A stock with a high dividend yield is a good bargain for an income investor to buy.
Maybe. A dividend yield can be high for many reasons, either good or bad. On the bad side, the stock price might be dropping deeply due to financial troubles; that could proportionately raise the dividend yield. Caution is always key.
2.
A price/earnings ratio that uses future earnings estimates to calculate the ratio is normally called _______.
A forward price/earnings ratio. As opposed to a trailing price/earnings ratio, which looks at past earnings, the forward one uses estimates of future earnings.
3.
One advantage of earnings yields over price/earnings ratios is that we can use them to compare investments in other classes.
True. This way, we can compare the returns that the different types of investments offer.
4.
In a price/book ratio, what exactly is the "price" part of it?

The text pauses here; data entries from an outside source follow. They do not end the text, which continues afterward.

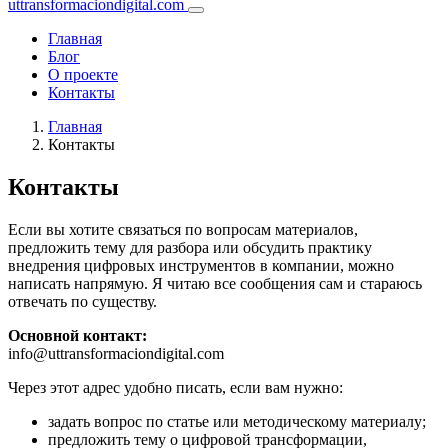
uttransformaciondigital.com
Главная
Блог
О проекте
Контакты
Главная
Контакты
Контакты
Если вы хотите связаться по вопросам материалов,
предложить тему для разбора или обсудить практику
внедрения цифровых инструментов в компании, можно
написать напрямую. Я читаю все сообщения сам и стараюсь
отвечать по существу.
Основной контакт:
info@uttransformaciondigital.com
Через этот адрес удобно писать, если вам нужно:
задать вопрос по статье или методическому материалу;
предложить тему о цифровой трансформации,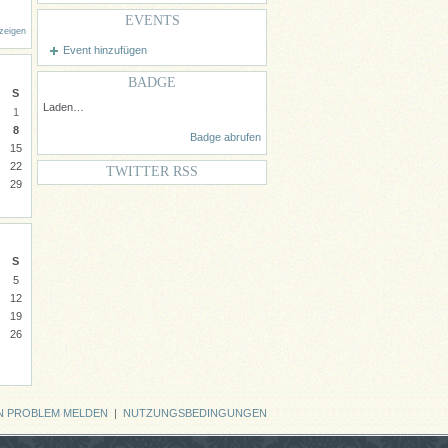
EVENTS
nzeigen
Event hinzufügen
BADGE
S
Laden…
1
8
Badge abrufen
15
22
TWITTER RSS
29
S
5
12
19
26
N PROBLEM MELDEN
|
NUTZUNGSBEDINGUNGEN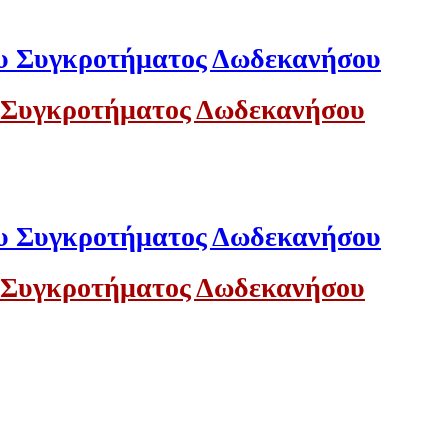
 Συγκροτήματος Δωδεκανήσου
 Συγκροτήματος Δωδεκανήσου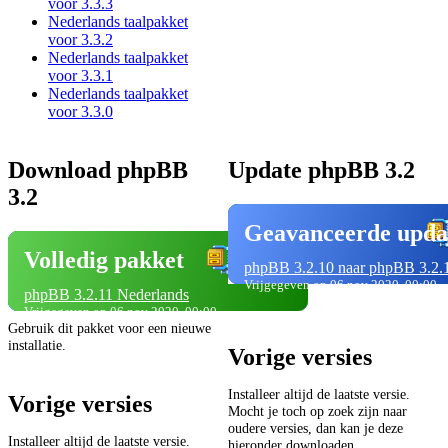
voor 3.3.3
Nederlands taalpakket
voor 3.3.2
Nederlands taalpakket
voor 3.3.1
Nederlands taalpakket
voor 3.3.0
Download phpBB
Update phpBB 3.2
3.2
Geavanceerde upda
Volledig pakket
phpBB 3.2.10 naar phpBB 3.2.
Vrijgegeven op 06 nov 2020, 00:00
phpBB 3.2.11 Nederlands
Vrijgegeven op 06 nov 2020, 00:00
Gebruik dit pakket voor een nieuwe
installatie.
Vorige versies
Installeer altijd de laatste versie.
Vorige versies
Mocht je toch op zoek zijn naar
oudere versies, dan kan je deze
Installeer altijd de laatste versie.
hieronder downloaden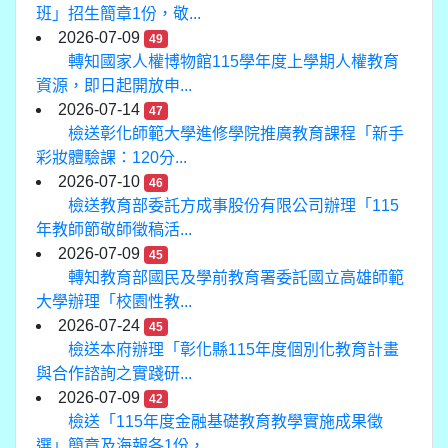
班」招生簡章1份，敬...
2026-07-09
49
轉知國家人權博物館115學年度上學期人權教育
資源，即日起開放申...
2026-07-14
47
檢送彰化師範大學進修學院推廣教育課程「新手
彩妝體驗課：120分...
2026-07-10
46
檢送教育部委託方成事股份有限公司辦理「115
年教師節敬師徵稿活...
2026-07-09
45
轉知教育部國民及學前教育署委託國立高雄師範
大學辦理「校園性教...
2026-07-24
45
檢送本府辦理「彰化縣115年度個別化教育計畫
與合作諮詢之實踐研...
2026-07-09
42
檢送「115年度金融基礎教育教學實施成果徵
選」簡章及海報各1份，...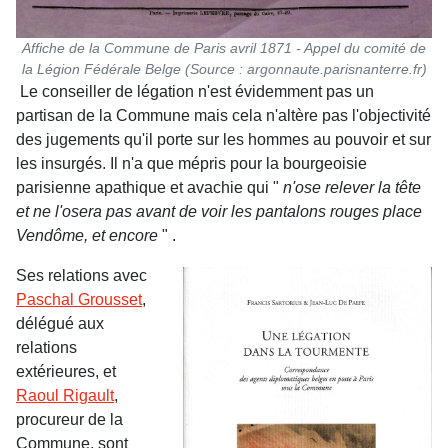
Affiche de la Commune de Paris avril 1871 - Appel du comité de
la Légion Fédérale Belge (Source : argonnaute.parisnanterre.fr)
Le conseiller de légation n'est évidemment pas un
partisan de la Commune mais cela n'altère pas l'objectivité
des jugements qu'il porte sur les hommes au pouvoir et sur
les insurgés. Il n'a que mépris pour la bourgeoisie
parisienne apathique et avachie qui "
n'ose relever la tête
et ne l'osera pas avant de voir les pantalons rouges place
Vendôme, et encore
" .
Ses relations avec
Paschal Grousset
,
délégué aux
relations
extérieures, et
Raoul Rigault
,
procureur de la
Commune, sont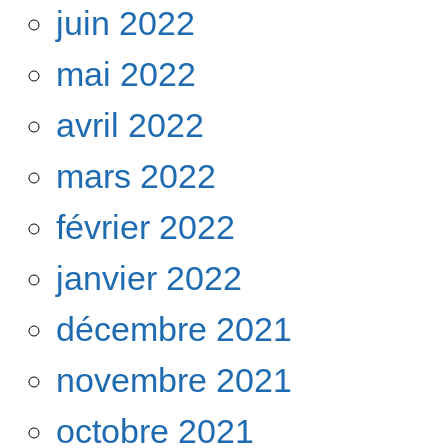
juin 2022
mai 2022
avril 2022
mars 2022
février 2022
janvier 2022
décembre 2021
novembre 2021
octobre 2021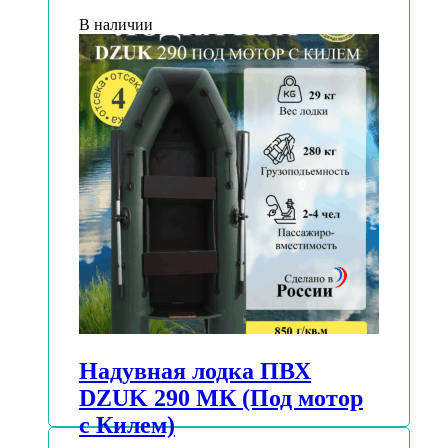
В наличии
Надувная лодка ПВХ
DZUK 290 МК (Под мотор
с Килем)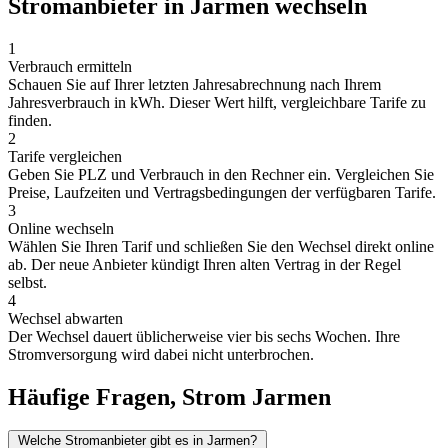
Stromanbieter in Jarmen wechseln
1
Verbrauch ermitteln
Schauen Sie auf Ihrer letzten Jahresabrechnung nach Ihrem
Jahresverbrauch in kWh. Dieser Wert hilft, vergleichbare Tarife zu
finden.
2
Tarife vergleichen
Geben Sie PLZ und Verbrauch in den Rechner ein. Vergleichen Sie
Preise, Laufzeiten und Vertragsbedingungen der verfügbaren Tarife.
3
Online wechseln
Wählen Sie Ihren Tarif und schließen Sie den Wechsel direkt online
ab. Der neue Anbieter kündigt Ihren alten Vertrag in der Regel
selbst.
4
Wechsel abwarten
Der Wechsel dauert üblicherweise vier bis sechs Wochen. Ihre
Stromversorgung wird dabei nicht unterbrochen.
Häufige Fragen, Strom Jarmen
Welche Stromanbieter gibt es in Jarmen?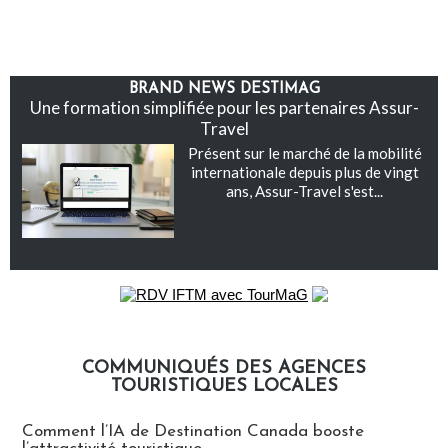
BRAND NEWS DESTIMAG
Une formation simplifiée pour les partenaires Assur-
Travel
Présent sur le marché de la mobilité
internationale depuis plus de vingt
ans, Assur-Travel s'est...
COMMUNIQUÉS DES AGENCES
TOURISTIQUES LOCALES
Communiqués des agences touristiques locales
Comment l’IA de Destination Canada booste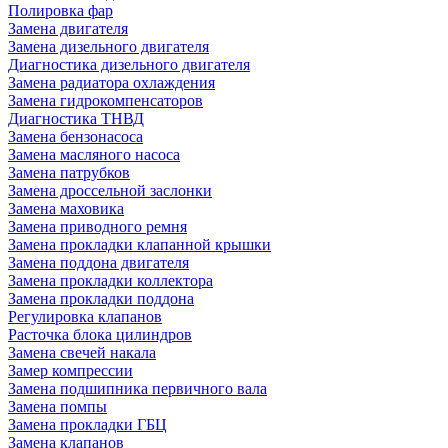
Полировка фар
Замена двигателя
Замена дизельного двигателя
Диагностика дизельного двигателя
Замена радиатора охлаждения
Замена гидрокомпенсаторов
Диагностика ТНВД
Замена бензонасоса
Замена масляного насоса
Замена патрубков
Замена дроссельной заслонки
Замена маховика
Замена приводного ремня
Замена прокладки клапанной крышки
Замена поддона двигателя
Замена прокладки коллектора
Замена прокладки поддона
Регулировка клапанов
Расточка блока цилиндров
Замена свечей накала
Замер компрессии
Замена подшипника первичного вала
Замена помпы
Замена прокладки ГБЦ
Замена клапанов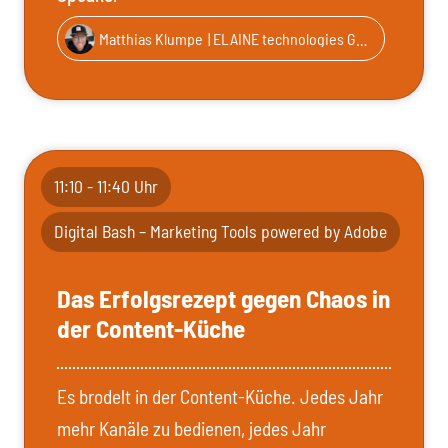
Matthias Klumpe
| ELAINE technologies GmbH – Teil von Entirely
11:10 - 11:40 Uhr
Digital Bash – Marketing Tools powered by Adobe
Das Erfolgsrezept gegen Chaos in
der Content-Küche
Es brodelt in der Content-Küche. Jedes Jahr
mehr Kanäle zu bedienen, jedes Jahr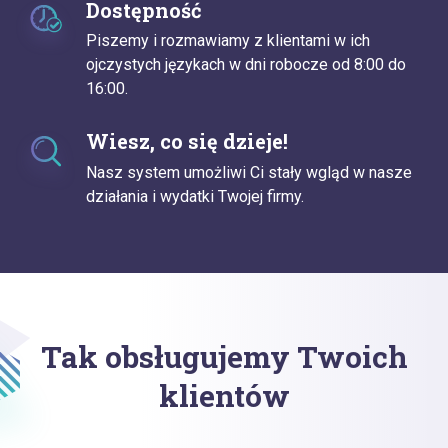
Dostępność
Piszemy i rozmawiamy z klientami w ich
ojczystych językach w dni robocze od 8:00 do
16:00.
Wiesz, co się dzieje!
Nasz system umożliwi Ci stały wgląd w nasze
działania i wydatki Twojej firmy.
Tak obsługujemy Twoich
klientów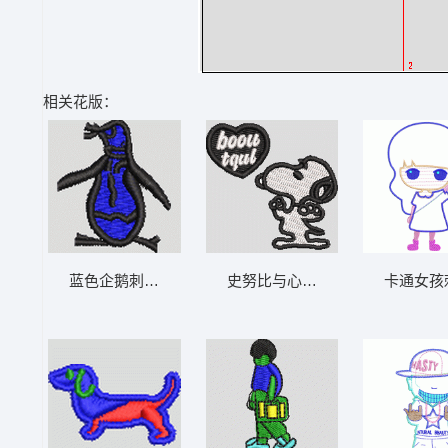
相关花版：
史努比与心形徽章 史路比
蓝色企鹅刺绣图案 企鹅 帽绣
卡通女孩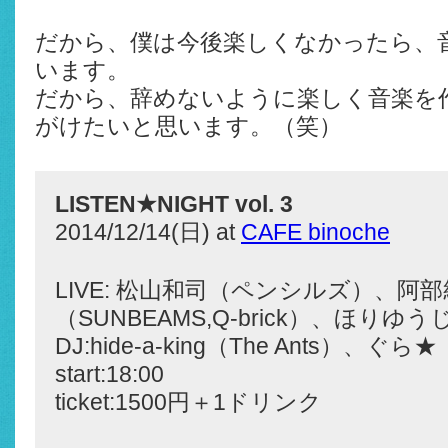
だから、僕は今後楽しくなかったら、
います。
だから、辞めないように楽しく音楽を
がけたいと思います。（笑）
LISTEN★NIGHT vol. 3
2014/12/14(日) at
CAFE binoche
LIVE: 松山和司（ペンシルズ）、阿
（SUNBEAMS,Q-brick）、ほりゆうじ
DJ:hide-a-king（The Ants）、ぐら★
start:18:00
ticket:1500円＋1ドリンク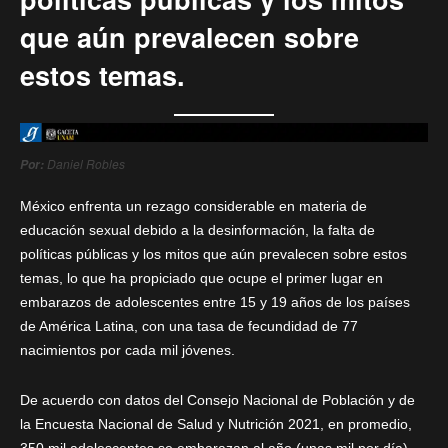
que aún prevalecen sobre
estos temas.
Daniel Robles
Por:
México enfrenta un rezago considerable en materia de
educación sexual debido a la desinformación, la falta de
políticas públicas y los mitos que aún prevalecen sobre estos
temas, lo que ha propiciado que ocupe el primer lugar en
embarazos de adolescentes entre 15 y 19 años de los países
de América Latina, con una tasa de fecundidad de 77
nacimientos por cada mil jóvenes.
De acuerdo con datos del Consejo Nacional de Población y de
la Encuesta Nacional de Salud y Nutrición 2021, en promedio,
350 mil adolescentes se embarazan al año (unas mil por día),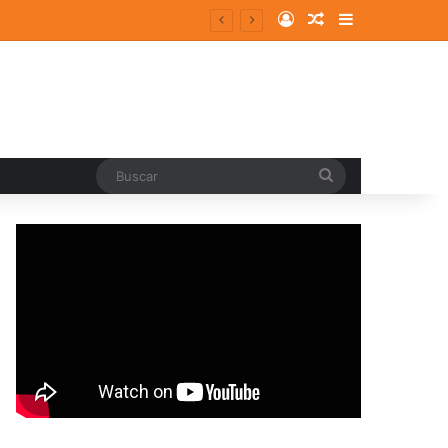
Log In
Random Article
Sidebar
Buscar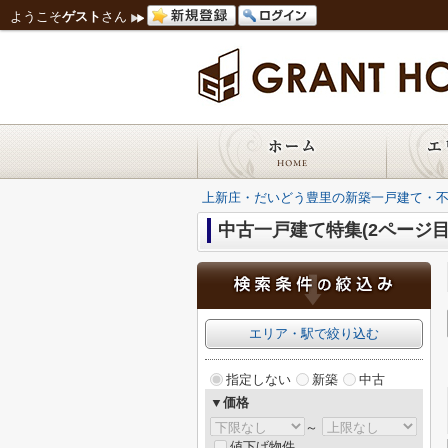
ようこそ
ゲスト
さん
上新庄・だいどう豊里の新築一戸建て・
中古一戸建て特集(2ページ目
エリア・駅で絞り込む
指定しない
新築
中古
▼価格
～
値下げ物件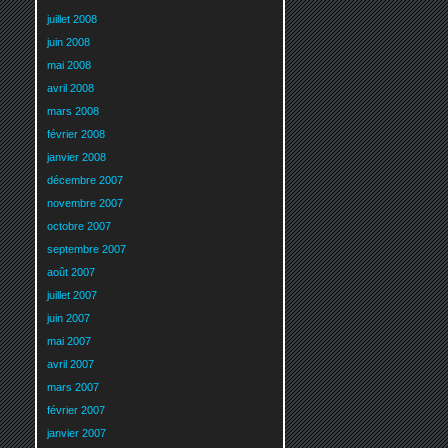
juillet 2008
juin 2008
mai 2008
avril 2008
mars 2008
février 2008
janvier 2008
décembre 2007
novembre 2007
octobre 2007
septembre 2007
août 2007
juillet 2007
juin 2007
mai 2007
avril 2007
mars 2007
février 2007
janvier 2007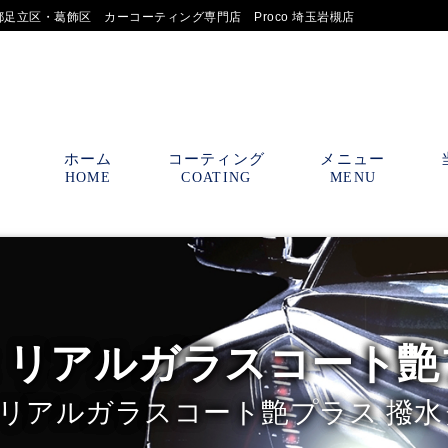
足立区・葛飾区 カーコーティング専門店 Proco 埼玉岩槻店
ホーム
コーティング
メニュー
HOME
COATING
MENU
ox リアルガラスコート
!! リアルガラスコート艶プラス 撥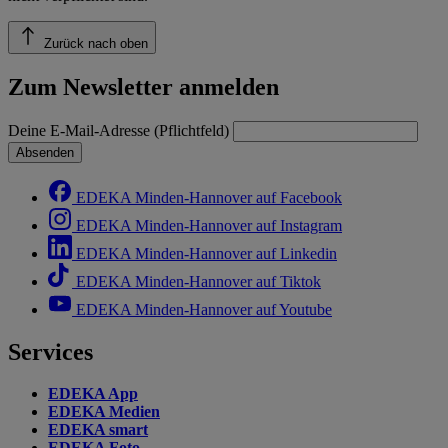
Zurück nach oben
Zum Newsletter anmelden
Deine E-Mail-Adresse (Pflichtfeld)
Absenden
EDEKA Minden-Hannover auf Facebook
EDEKA Minden-Hannover auf Instagram
EDEKA Minden-Hannover auf Linkedin
EDEKA Minden-Hannover auf Tiktok
EDEKA Minden-Hannover auf Youtube
Services
EDEKA App
EDEKA Medien
EDEKA smart
EDEKA Foto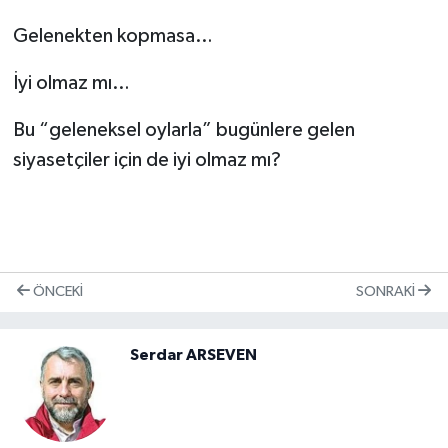
Gelenekten kopmasa…
İyi olmaz mı…
Bu “geleneksel oylarla” bugünlere gelen
siyasetçiler için de iyi olmaz mı?
ÖNCEKI
SONRAKI
Serdar ARSEVEN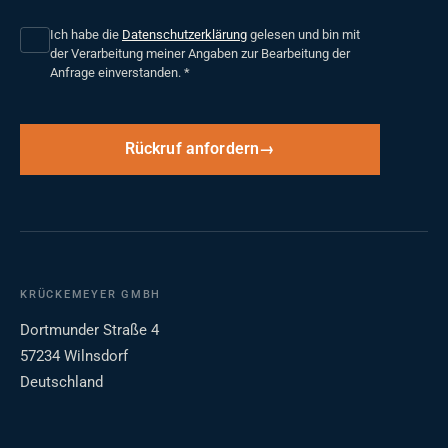
Ich habe die
Datenschutzerklärung
gelesen und bin mit
der Verarbeitung meiner Angaben zur Bearbeitung der
Anfrage einverstanden.
*
Rückruf anfordern
KRÜCKEMEYER GMBH
Dortmunder Straße 4
57234 Wilnsdorf
Deutschland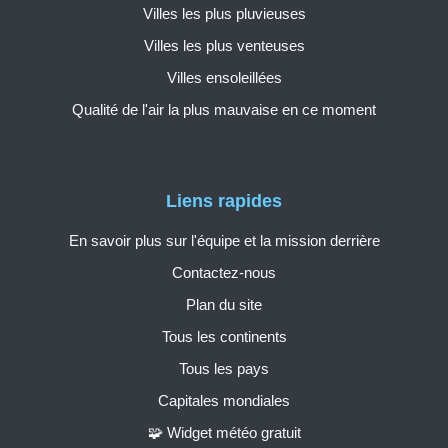
Villes les plus pluvieuses
Villes les plus venteuses
Villes ensoleillées
Qualité de l'air la plus mauvaise en ce moment
Liens rapides
En savoir plus sur l'équipe et la mission derrière
Contactez-nous
Plan du site
Tous les continents
Tous les pays
Capitales mondiales
🧩 Widget météo gratuit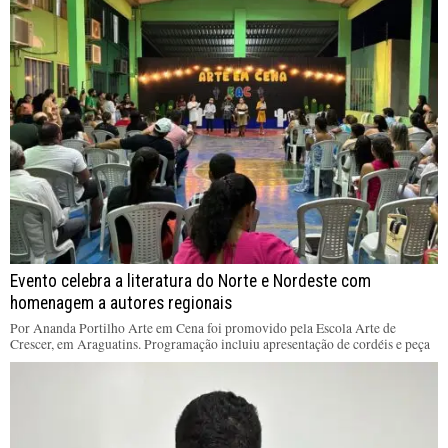
Evento celebra a literatura do Norte e Nordeste com
homenagem a autores regionais
Por Ananda Portilho Arte em Cena foi promovido pela Escola Arte de
Crescer, em Araguatins. Programação incluiu apresentação de cordéis e peça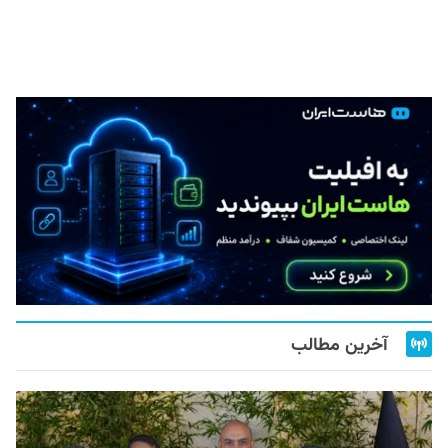
آخرین مطالب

The stock's market price. The price is the market price, while the "book" part is the book value of a share.
5.
A company has an enterprise value of $225 million, free cash flow of $15 million, and zero net interest expense. What is its cash return?
6.7%. Cash return is equal to free cash flow divided by enterprise value. In this case, that's $15 million/$225 million, or 6.7%.
6.
In a nutshell, the price/earnings growth ratio of a company provides a quick and easy way to estimate the price you're paying for _______.
Its future growth. This is because the ratio uses future estimates. Many investors want to know what a company's prospects will be.
7.
A firm's price/sales ratio is found by dividing its stock price by its _______.
Sales per share. Since we are using stock price, we must also use sales per share.